Journal de bord de résidence : Antonio et Silvia parlent aux oiseaux dans la Corona Forestal
Le lendemain, j’ai rendez-vous avec Silvia et Antonio, deux anciens élèves de Rogelio qui leur a enseigné la musique et le silbo au collège de la Mantaneza. Ils ont la vingtaine, souriants, affables. Antonio et Silvia se révèlent très enthousiastes, je découvre que le silbo est pour eux un véritable terrain de jeu, et qu’il leur permet de partager une véritable complicité, que la pratique commune du silbo a peut-être contribuée à forger. Ils ont été champions de silbo en 2017. Cette compétition annuelle évalue la capacité de deux personnes à dialoguer ensemble à distance par le silbo, c’est-à-dire retranscrire mot pour mot ce que l’autre lui siffle devant un juge.

Nous nous retrouvons au café de la Mantaneza puis nous commençons l’ascension de la montagne pour atteindre le parc naturel de la corona forestal, une vaste forêt à mi pente du massif du Teide. La voiture peine à gravir le volcan et il est souvent nécessaire de rétrograder en première pour réussir l’ascension. Arrivés à la fin de la route, nous avons une vue magnifique sur le Teide, le troisième plus haut volcan du monde et la plus haute montagne d’Espagne, qui culmine à 3718 mètres. Nous sommes cette fois dans la Corona forestal, une forêt d’altitude qui encercle les sommets de l'ancien volcan, autour de 2000 m d’altitude. La forêt n’est pas la laurisylve originelle mais est issue de plantations anciennes de pins effectuées par les colons espagnols. Elle est tout de même magnifique et abrite de très nombreuses espèces d’oiseaux. Elle est aussi moins fréquentée et plus silencieuse que l’orée d’Anaga.
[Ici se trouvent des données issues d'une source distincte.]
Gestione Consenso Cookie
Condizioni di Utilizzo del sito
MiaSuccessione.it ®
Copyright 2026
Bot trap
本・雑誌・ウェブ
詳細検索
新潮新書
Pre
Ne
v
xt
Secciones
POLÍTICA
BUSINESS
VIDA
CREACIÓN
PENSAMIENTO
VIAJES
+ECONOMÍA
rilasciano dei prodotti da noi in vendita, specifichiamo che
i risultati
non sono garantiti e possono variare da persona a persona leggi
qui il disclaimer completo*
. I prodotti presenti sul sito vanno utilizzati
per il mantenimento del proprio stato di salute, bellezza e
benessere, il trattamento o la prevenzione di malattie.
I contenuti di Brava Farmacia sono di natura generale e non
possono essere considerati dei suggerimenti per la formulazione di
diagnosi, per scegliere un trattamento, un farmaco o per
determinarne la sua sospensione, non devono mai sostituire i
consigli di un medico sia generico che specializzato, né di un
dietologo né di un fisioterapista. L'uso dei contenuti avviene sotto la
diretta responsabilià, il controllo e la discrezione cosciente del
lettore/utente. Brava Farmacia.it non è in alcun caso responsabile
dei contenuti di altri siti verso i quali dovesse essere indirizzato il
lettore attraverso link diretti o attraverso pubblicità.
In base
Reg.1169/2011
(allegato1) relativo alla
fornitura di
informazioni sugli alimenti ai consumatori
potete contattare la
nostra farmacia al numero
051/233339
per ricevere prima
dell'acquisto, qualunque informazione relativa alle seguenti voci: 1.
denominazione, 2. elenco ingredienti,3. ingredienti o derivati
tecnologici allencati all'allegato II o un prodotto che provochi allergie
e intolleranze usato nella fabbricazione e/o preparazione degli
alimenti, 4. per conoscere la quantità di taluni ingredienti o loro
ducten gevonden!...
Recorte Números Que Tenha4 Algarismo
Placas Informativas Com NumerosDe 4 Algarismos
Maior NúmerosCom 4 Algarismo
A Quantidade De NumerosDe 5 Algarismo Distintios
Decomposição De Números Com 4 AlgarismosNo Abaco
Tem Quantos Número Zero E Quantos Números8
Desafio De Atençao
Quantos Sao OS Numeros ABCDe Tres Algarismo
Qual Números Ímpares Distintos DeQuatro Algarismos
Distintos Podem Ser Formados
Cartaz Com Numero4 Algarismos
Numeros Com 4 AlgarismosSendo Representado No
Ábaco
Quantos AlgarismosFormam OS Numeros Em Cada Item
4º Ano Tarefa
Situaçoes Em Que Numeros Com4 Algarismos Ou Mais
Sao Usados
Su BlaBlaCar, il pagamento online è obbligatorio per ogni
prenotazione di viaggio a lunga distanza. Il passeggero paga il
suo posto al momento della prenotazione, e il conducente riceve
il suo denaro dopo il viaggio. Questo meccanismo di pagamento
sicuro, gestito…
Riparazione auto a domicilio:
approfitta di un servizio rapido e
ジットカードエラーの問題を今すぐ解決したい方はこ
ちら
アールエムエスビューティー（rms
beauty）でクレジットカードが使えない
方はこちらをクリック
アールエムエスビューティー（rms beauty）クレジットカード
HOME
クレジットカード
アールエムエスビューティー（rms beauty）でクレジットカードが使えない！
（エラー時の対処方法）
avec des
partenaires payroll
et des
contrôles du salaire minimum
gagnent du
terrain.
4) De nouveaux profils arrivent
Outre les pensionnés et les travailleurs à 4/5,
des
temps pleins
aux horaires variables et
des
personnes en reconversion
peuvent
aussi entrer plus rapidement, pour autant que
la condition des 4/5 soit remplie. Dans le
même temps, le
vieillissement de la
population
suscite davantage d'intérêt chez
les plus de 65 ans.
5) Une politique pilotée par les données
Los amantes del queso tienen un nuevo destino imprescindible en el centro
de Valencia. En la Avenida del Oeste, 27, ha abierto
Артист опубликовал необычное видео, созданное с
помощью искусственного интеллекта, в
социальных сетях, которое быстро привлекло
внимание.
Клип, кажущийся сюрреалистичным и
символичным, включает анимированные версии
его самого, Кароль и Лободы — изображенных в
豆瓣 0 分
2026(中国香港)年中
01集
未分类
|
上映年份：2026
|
Du fait de l’altitude et de l’humidité ambiante, les feuilles se chargent d’humidité la nuit. Le matin, des gouttes d’eau s’échappent des feuilles humides, et font un bruit caractéristique en heurtant les feuilles qui jonchent le sol. Ce son est très présent dans les enregistrements.
J’invite Antonio et Silvia à tenter d’échanger avec les oiseaux en essayant de parler comme eux. Ils se prennent au jeu, et les oiseaux, cette fois, répondent ! Dans cet enregistrement, on entend clairement un dialogue entre le silbo et les merles, au point qu’on ne sait plus qui est qui. C’est très émouvant. Il faut dire que l’endroit est magique, on a la sensation de faire corps avec la nature. Nous sommes loin de toute nuisance liée à l’activité humaine. Le lieu est très calme, atemporel.
Dans ce lieu presque idyllique, le soudain passage d’un avion me ramène en 2021… et je ne peux m’empêcher de penser à Muray schaefer, l’inventeur du concept de « paysage sonore », et à son aversion pour les bruits des moteurs. A l’inverse le manifeste futuriste de Russolo « l’art des bruit » revendique la dimension musicale de nos environnements sonores urbains et industriels. Tout est question de dosage et de contexte peut-être. Dans les années 20, la machine se fait encore rare, 40 ans plus tard le son des avions de ligne commence à se généraliser dans le paysage sonore et à être considéré comme une nuisance, en 2021, ils ont continué à se multiplier au point qu’ils sont devenus une vraie plaie pour les amateurs de field recording. Je me remémore alors le roman Ecotopia, une utopie écologique écrite en 1975, dans laquelle des états américains se séparent du reste des Etats-Unis pour mener une politique écologique décrite dans le livre. Le survol du territoire par des avions y est interdit…

L’avion passé, je reviens à la forêt, aux oiseaux et à mes acolytes. Nous persistons un peu à interpeler les oiseaux mais le miracle ne se reproduit pas tout de suite. Peu importe, il s’est déjà produit une fois, c’est déjà au-delà de mes espérances. Je propose alors à Antonio et Silvia de silber entre eux, d’abord en continuant à imiter les oiseaux, puis dans le silbo gomero traditionnel. A nouveau ils se prennent au jeu et font des magnifiques vocalises que j’enregistre dans un ravin très réverbérant.
La réécoute du passage avec Antonio et Silvia dans le jeu d’imitation des oiseaux est surprenante. Je suis totalement incapable de différencier leurs sifflements des chants des oiseaux présents. Nous nous quittons après cette belle expérience. Et il est temps pour moi de passer à la deuxième partie de mon voyage, sur l’ile de la Gomera, vers les racines du silbo gomero.